Y cant u understand that i dont try to play games? I dont try to hurt u. I dont fish for anything when i am simply asking a question. I dont say "no what i meant was" just cuz im trying to not lose an arguement but only cuz i try to correct myself, and or be more clear with what i meant for i can see something one way and comprehend it in one way, but some1 else who is hearing it can understand it totally diff. when i continue with the same topic i do it to make sure i was clear enough and to see if u understand where im coming from, and i continue to see if u will say anything to show me u do understand or even care for that matter. I hopelessly wait for u to say something and not for me to talk to myself. But when u do say something its always an attack at me and how i have repeated myself or how u know i was ganna say that. I know what u r ganna say most of the time as well, so dont play with me. That whole thing about u knowing waht i was ganna say next, well what can i say, *clap clap* i salute u. i know what ur ganna say plenty of times, its called knowing each other enough as friends not playing games. just understand that all i ever wanted was to make u happy and inturn i would be happy. but u wouldnt believe that. not coming from me. u dont believe me on anything or dont accept anything i say. yet u would accept something that a no1 said. well im sorry but ill say what i believe is true and what i wanna say time and time again, u dont have to believe me in waht i say. but if u really did KNOW me well enough, u wouldnt have to finish my sentences when we argue, just understand my truth and my words when i say them. And believe in me cuz i dont give u any reason not to.
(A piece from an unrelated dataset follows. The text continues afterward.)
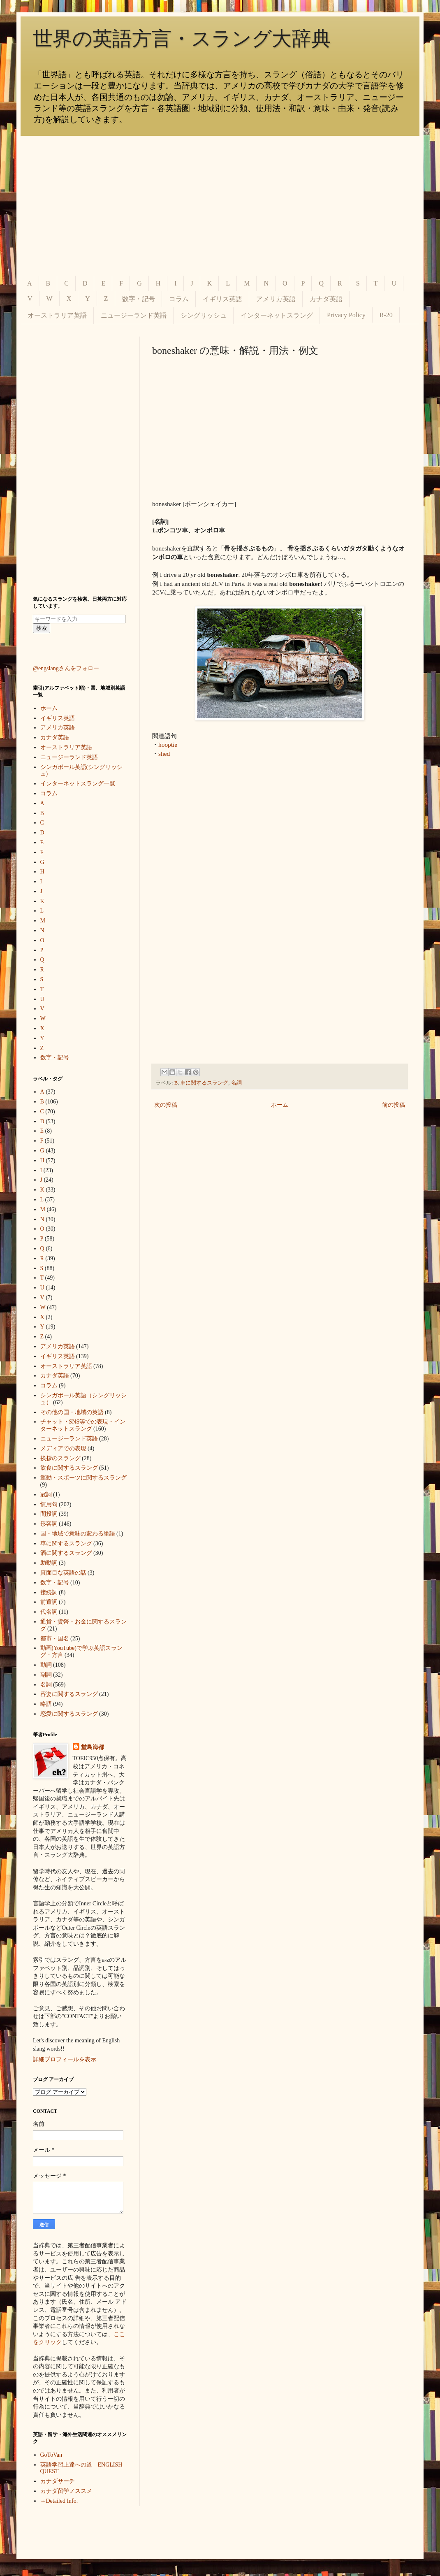 The image size is (440, 2576). What do you see at coordinates (46, 1494) in the screenshot?
I see `冠詞` at bounding box center [46, 1494].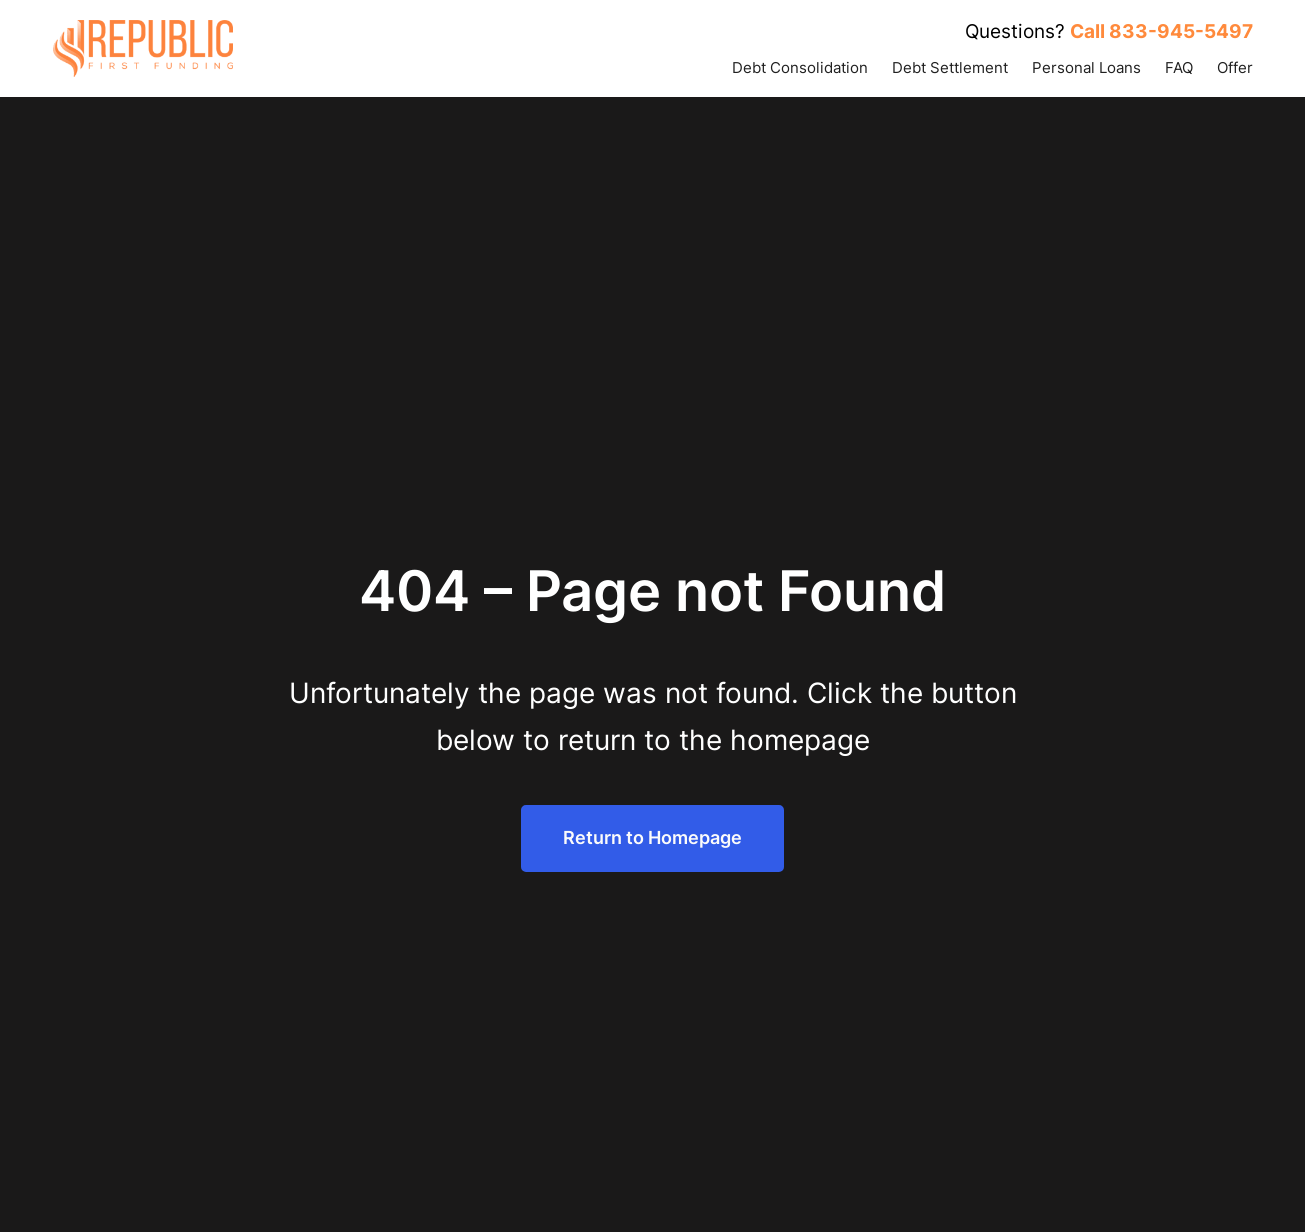 Image resolution: width=1305 pixels, height=1232 pixels. What do you see at coordinates (1181, 31) in the screenshot?
I see `833-945-5497` at bounding box center [1181, 31].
i just came from a vacation and i wish more then anything that i could go on another one. that i could never have came back maybe. usualy i like coming baq from vacation cuz im a loser and i like playing games on my comp or shit like that. this time i had a few reasons for wanting to return. But now i wish i can jsut be away from it all. just 4get it all. i actually miss my time away a lot. it was better before i left... we dont know what we had till its gone.